Single-cell ATAC-seq data analysis

Raw single-cell sequencing reads were processed with 10X Genomics Cell Ranger ATAC (v2.1). Single-cell sequencing data were analyzed with Seurat (v4.0.6) [36, 37], Signac (v1.5.0) [30] and Scanpy (v1.9.1) [38]. Barcodes that were identified by Cell Ranger ATAC as cells were retained and filtered further for cells with un-proportionally high or low QC parameters (FRiP < 0.15, peak region fragments > 20,000 or < 1000, TSS < 2 and nucleosome signal > 4). Different samples were merged by generating consensus peaks, generating feature barcode matrices and integration with Signac [findIntegrationAnchors (2–30 rlsi components, 55 k.anchors) and IntegrateEmbeddings]. Dimensionality reduction and clustering were performed with Signac and Seurat [RunTFIDF, FindTopFeatures(top 90%), RunSVD, RunUMAP, FindNeighbors and FindClusters] with up to 30 principal components, excluding principle components highly associated with read depth. Gene activity was predicted from peak data with Signac [GeneActivity] and feature block expression/accessibility was calculated with Seurat [AddModuleScore, 50–100 controls features] or Signac [AddChromatinModule]. Cell-type identities were annotated based on the predicted gene activity of canonical cell markers.

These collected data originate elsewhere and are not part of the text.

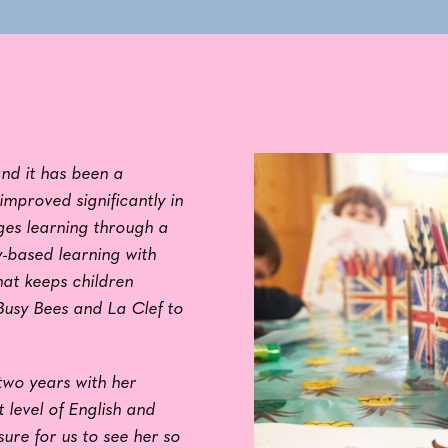
nd it has been a
improved significantly in
ges learning through a
y-based learning with
hat keeps children
usy Bees and La Clef to
two years with her
 level of English and
sure for us to see her so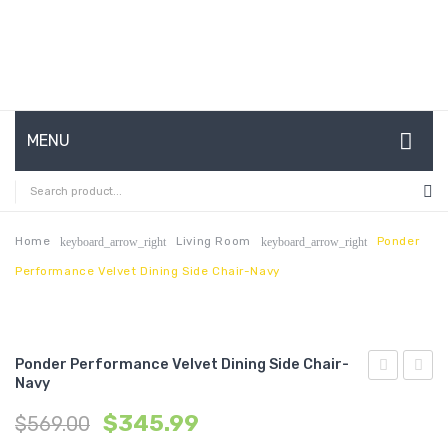
MENU
HOME
ABOUT US
Home
Living Room
Ponder
keyboard_arrow_right
keyboard_arrow_right
Performance Velvet Dining Side Chair-Navy
CONTACT
FAQ’S
SHOP
Ponder Performance Velvet Dining Side Chair-
Navy
Performan
Uphol
MY ACCOUNT
$
345.99
$
569.00
Velvet
Loung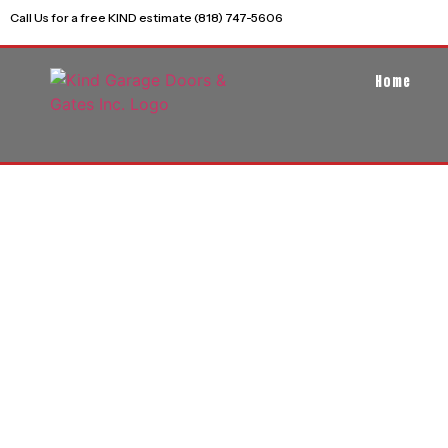
Call Us for a free KIND estimate (818) 747-5606
Home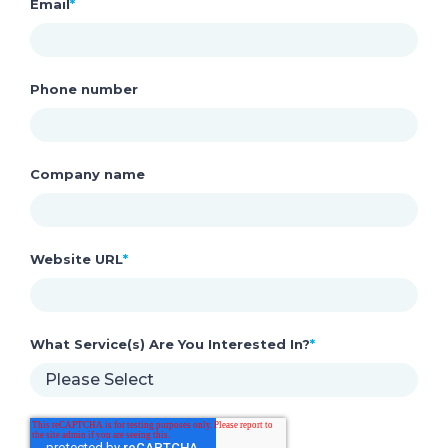
Email
*
Phone number
Company name
Website URL
*
What Service(s) Are You Interested In?
*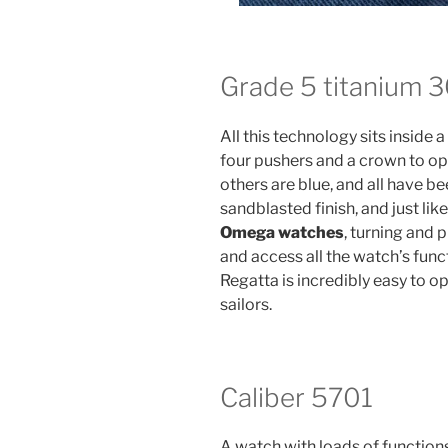
Grade 5 titanium 
All this technology sits insid
four pushers and a crown to ope
others are blue, and all have b
sandblasted finish, and just l
Omega watches
, turning and 
and access all the watch’s fu
Regatta is incredibly easy to op
sailors.
Caliber 5701
A watch with loads of functions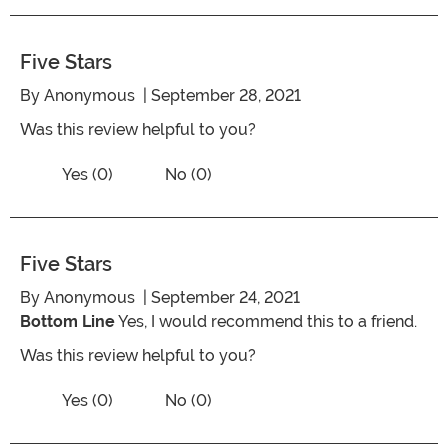
Five Stars
By
Anonymous
| September 28, 2021
Was this review helpful to you?
Vote No on the review titled Five Stars
Vote Yes on the review titled Five Stars
Yes (0)
No (0)
Five Stars
By
Anonymous
| September 24, 2021
Bottom Line
Yes, I would recommend this to a friend.
Was this review helpful to you?
Vote No on the review titled Five Stars
Vote Yes on the review titled Five Stars
Yes (0)
No (0)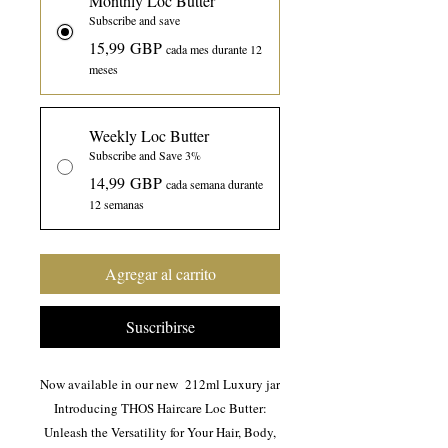
Monthly Loc Butter
Subscribe and save
15,99 GBP
cada mes durante 12
meses
Weekly Loc Butter
Subscribe and Save 3%
14,99 GBP
cada semana durante
12 semanas
Agregar al carrito
Suscribirse
Now available in our new 212ml Luxury jar
Introducing THOS Haircare Loc Butter:
Unleash the Versatility for Your Hair, Body,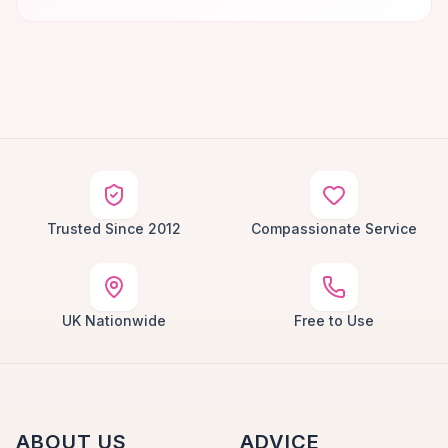
Trusted Since 2012
Compassionate Service
UK Nationwide
Free to Use
ABOUT US
ADVICE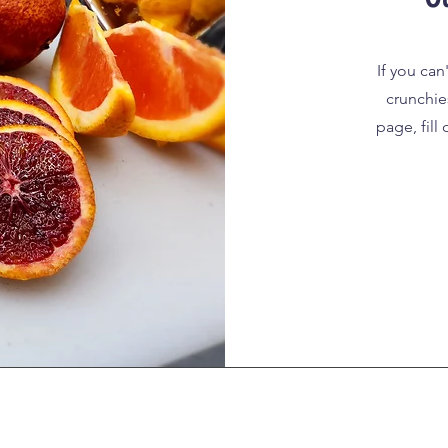
If you can
crunchie
page, fill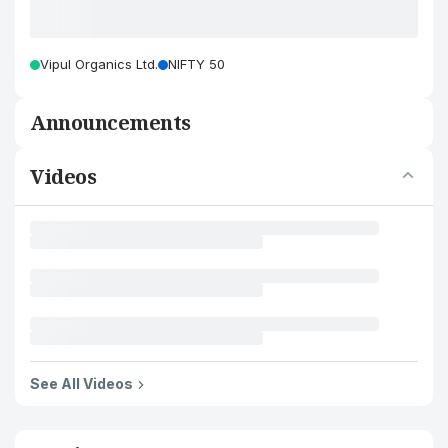
Vipul Organics Ltd.
NIFTY 50
Announcements
Videos
See All Videos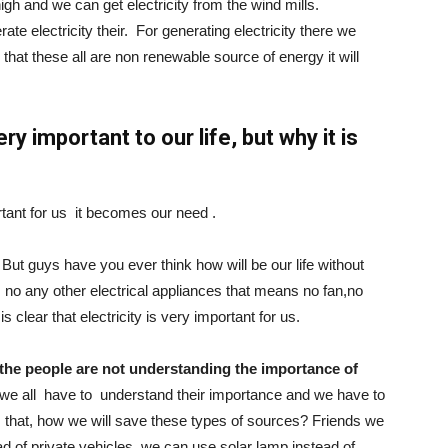
 high and we can get electricity from the wind mills.
te electricity their. For generating electricity there we
hat these all are non renewable source of energy it will
ery important to our life, but why it is
ortant for us it becomes our need .
. But guys have you ever think how will be our life without
es, no any other electrical appliances that means no fan,no
s clear that electricity is very important for us.
the people are not understanding the importance of
 we all have to understand their importance and we have to
 is that, how we will save these types of sources? Friends we
d of private vehicles, we can use solar lamp instead of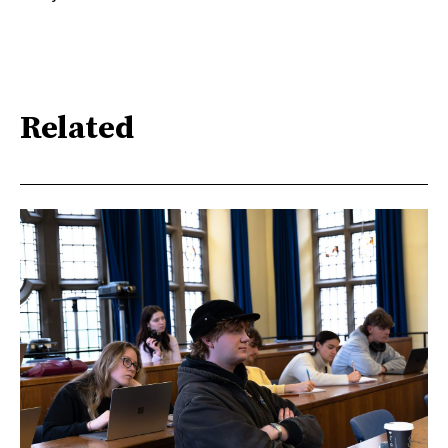
Related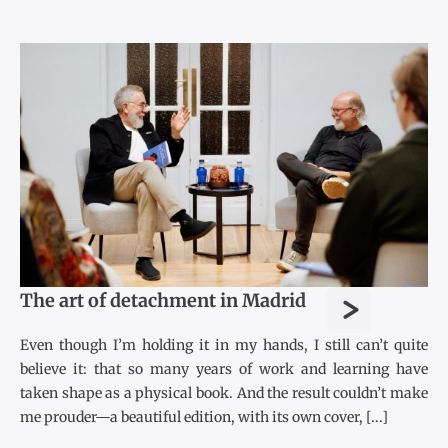
>
The art of detachment in Madrid
Even though I’m holding it in my hands, I still can’t quite
believe it: that so many years of work and learning have
taken shape as a physical book. And the result couldn’t make
me prouder—a beautiful edition, with its own cover, [...]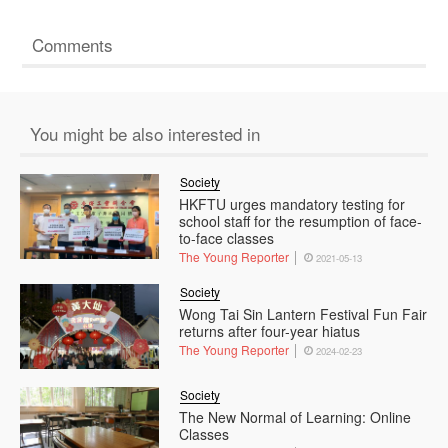
Comments
You might be also interested in
Society
HKFTU urges mandatory testing for
school staff for the resumption of face-
to-face classes
The Young Reporter
2021-05-13
Society
Wong Tai Sin Lantern Festival Fun Fair
returns after four-year hiatus
The Young Reporter
2024-02-23
Society
The New Normal of Learning: Online
Classes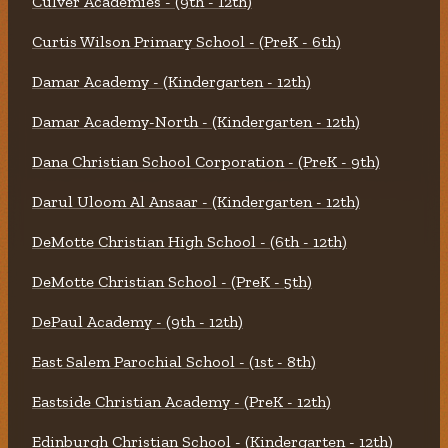
Culver Academies - (9th - 12th)
Curtis Wilson Primary School - (PreK - 6th)
Damar Academy - (Kindergarten - 12th)
Damar Academy-North - (Kindergarten - 12th)
Dana Christian School Corporation - (PreK - 9th)
Darul Uloom Al Ansaar - (Kindergarten - 12th)
DeMotte Christian High School - (6th - 12th)
DeMotte Christian School - (PreK - 5th)
DePaul Academy - (9th - 12th)
East Salem Parochial School - (1st - 8th)
Eastside Christian Academy - (PreK - 12th)
Edinburgh Christian School - (Kindergarten - 12th)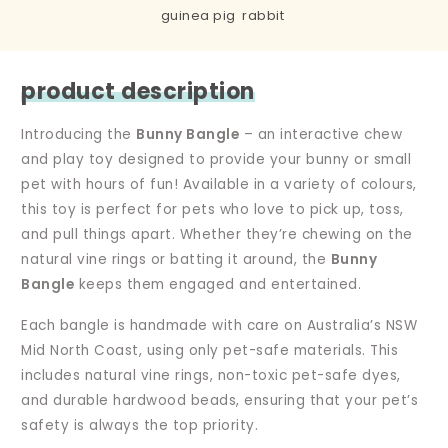
guinea pig
rabbit
product description
Introducing the
Bunny Bangle
– an interactive chew
and play toy designed to provide your bunny or small
pet with hours of fun! Available in a variety of colours,
this toy is perfect for pets who love to pick up, toss,
and pull things apart. Whether they’re chewing on the
natural vine rings or batting it around, the
Bunny
Bangle
keeps them engaged and entertained.
Each bangle is handmade with care on Australia’s NSW
Mid North Coast, using only pet-safe materials. This
includes natural vine rings, non-toxic pet-safe dyes,
and durable hardwood beads, ensuring that your pet’s
safety is always the top priority.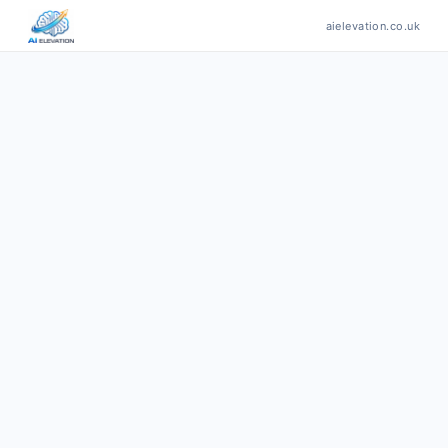
aielevation.co.uk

The chromatin accessibility of the 764 683 peaks detected in bulk ATAC-seq in scPBMCs was assessed by generating a cell-feature-count matrix for these peaks with Seurat and Signac [FeatureMatrix, CreateChromatinAssay]. Differential accessibility in a cell-wise manner for the analysis of the dependence on cell types was performed with Seurat [FindMarkers with Logistic Regression and peak region fragments as latent variables]. Differential accessibility of the 729 bulk ATAC-seq peaks that were differentially accessible in ALS patients’ PBMCs was analyzed in a targeted approach while controlling for the effective library sizes considering all 764 683 peaks with Seurat with Libra (v1.0.0) for pseudo-bulk comparisons [run_de with de_family = ”pseudobulk”, de_method = ”DESeq2″, de_type = ”LRT”] with an FDR cutoff of q < 0.05 for considering a difference statistically significant [39]. Overlap of genomic regions between bulk and single-cell data was calculated with GenomicRanges (v1.48.0) [31].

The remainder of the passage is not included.